As cost-based systems, the DRGs are implemented at various levels of patient encounter as an indicator of a diagnosis for the purposes of costs reimbursements. The number of patients visiting hospitals with renal failure is on the rise at an alarming rate. Costs involved in the diagnosis and treatment of kidney failure and related complications are relatively high for most patients. Thus, patients coming into the emergency room portraying signs of a potential dialysis without prior kidney failure diagnosis require an effective clinical decision support tool such as the ANNs, which provide reliable diagnosis for renal failure in the shortest time possible. Nevertheless, there are DRG vocabularies that extensively support Artificial Neuron Networks, hence providing quality and improved healthcare. Available DRG vocabularies support the ANNs through the implementation of coding systems such as the Case Mixer Index and the mixed distribution model. The DRGs codes are essentially important in the analysis of cost heterogeneity and estimating the length of stay for a patient in need of dialysis in the emergency room (Chertow, Burdick, Honour, Bonventre & Bates, 2005). Once proper diagnosis hhas been carried out using the ANNs, the DRGs vocabularies are applied from a national database to determine the cost of treatment the hospital will need for reimbursement. For instance, implementation of the mixed distribution model entails application of abstracts from the Health Care Financing Administration 3 DRG no. 316 “Renal failure” as a means of identifying similar cost of treatment and evaluating possible length of stay for patients in need of dialysis in the emergency room (Wilchesky, Tamblyn, & Huang, 2004).
Additionally, the implementation of DRG vocabularies significantly assists clinicians in understanding and identifying a specific choice of treatment that translates to the hospital costs incurred. The ANNs create subgroups that indicate similar outcomes with the exception of the age factor. Subgroups indicate a particular cost in the mode of treatment and high cost subgroups are inclusive of intensive care in renal failure and complications, which require specialized treatment that attracts higher costs (Schrier, Wang, Poole, & Mitra, 2004). Clinicians at this point can predict cost of treatment with the implementation of Diagnosis-Related Groups codes. However, the DRGs do not necessary reflect the cost of caring for patients in the emergency room that require dialysis, thus leaving out the acute need for supplementary services required by patients suffering from renal failure.

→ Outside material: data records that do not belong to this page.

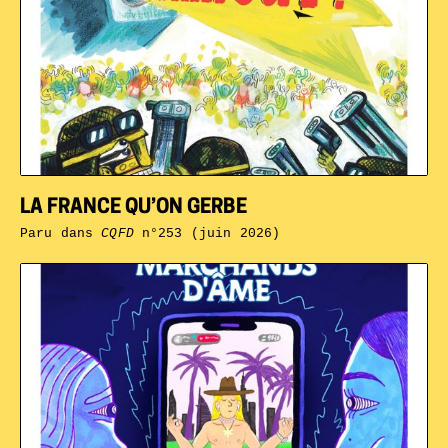
LA FRANCE QU’ON GERBE
Paru dans
CQFD
n°253 (juin 2026)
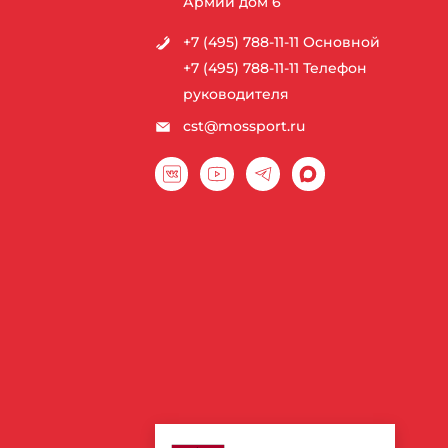
Армии дом 6
+7 (495) 788-11-11
Основной
+7 (495) 788-11-11
Телефон
руководителя
cst@mossport.ru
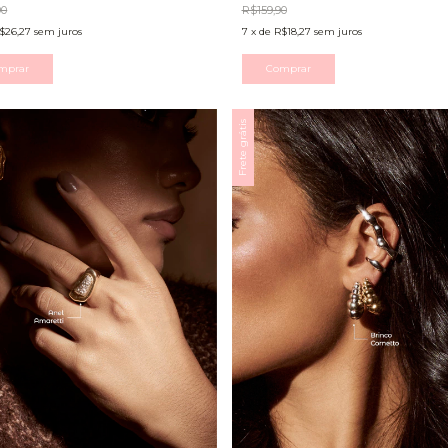
90
R$159,90
$26,27
sem juros
7
x
de
R$18,27
sem juros
mprar
Comprar
Frete grátis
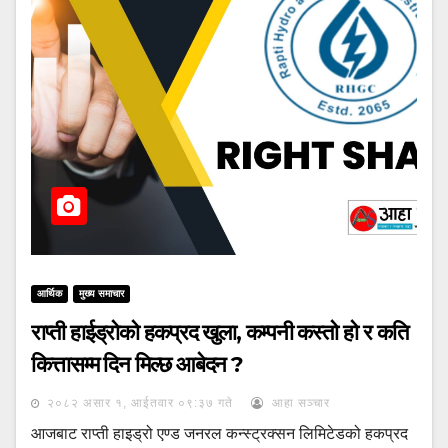
आर्थिक
मुख्य समाचार
राप्ती हाईड्रोको हकप्रद खुला, कम्पनी कस्तो हो र कति
कित्तासम्म दिन मिल्छ आबेदन ?
२०८२ असार १, आईतवार ०९:३७ गते
आहा सञ्चार
आजबाट राप्ती हाइड्रो एण्ड जनरल कन्स्ट्रक्सन लिमिटेडको हकप्रद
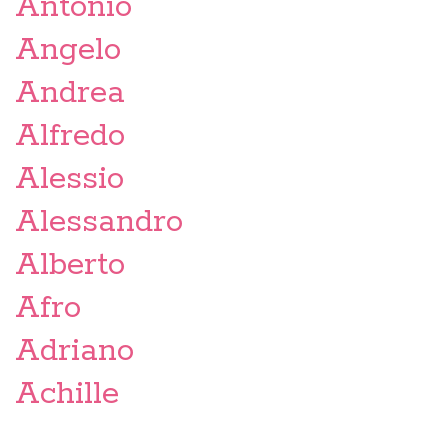
Antonio
Angelo
Andrea
Alfredo
Alessio
Alessandro
Alberto
Afro
Adriano
Achille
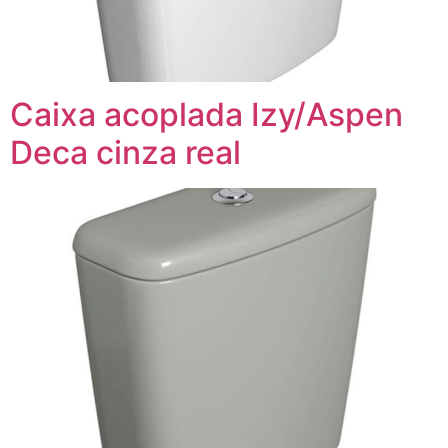
Caixa acoplada Izy/Aspen
Deca cinza real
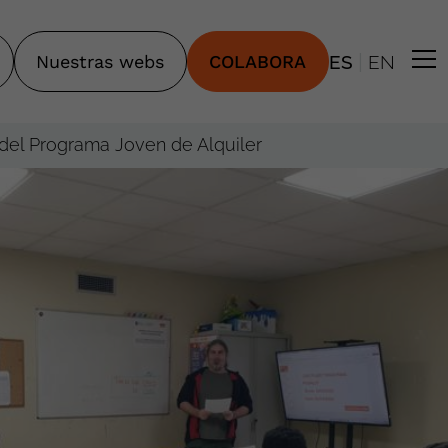
|
Nuestras webs
COLABORA
ES
EN
 del Programa Joven de Alquiler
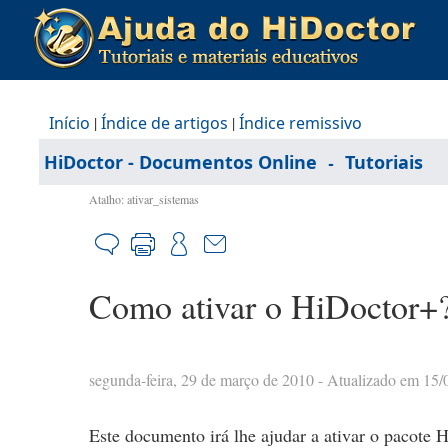
Início
|
Índice de artigos
|
Índice remissivo
-
HiDoctor - Documentos Online
Tutoriais
Atalho: ativar_sistemas
Como ativar o HiDoctor+
segunda-feira, 29 de março de 2010
- Atualizado em 15/
Este documento irá lhe ajudar a ativar o pacote 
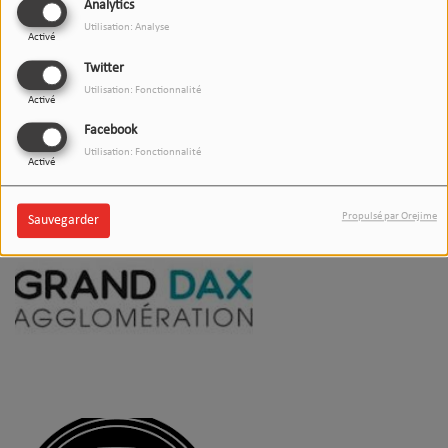
Analytics
Utilisation: Analyse
Activé
Twitter
Utilisation: Fonctionnalité
Activé
Facebook
Utilisation: Fonctionnalité
Activé
Propulsé par Orejime
Sauvegarder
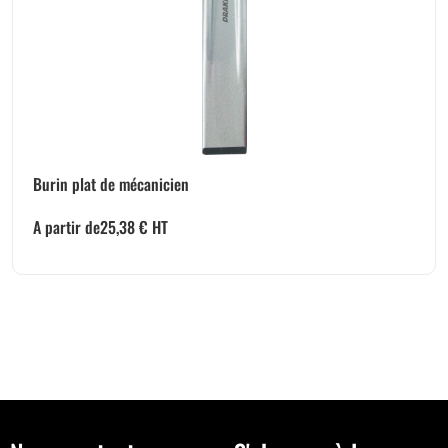
Burin plat de mécanicien
A partir de
25,38
€
HT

In conclusion, Artificial Neuron Networks (ANNs) are systematic models that can be applied in the emergency room encounters as flexible and valuable predictive models for clinical support purposes. Besides, Diagnosis-Related groups (DRGs) are functional coding systems that significantly aid in the payment-based systems and reimbursement method for hospitals. The implementation of the DRGs essentially boosts effectiveness of Artificial Neuron Networks application in emergency rooms among patients requiring dialysis treatment. Therefore, implementation of the DRGs vocabularies greatly improves cost prediction for renal failure and helps clinicians in understanding the most effective treatment to choose in regard to cost that may be incurred by the hospital.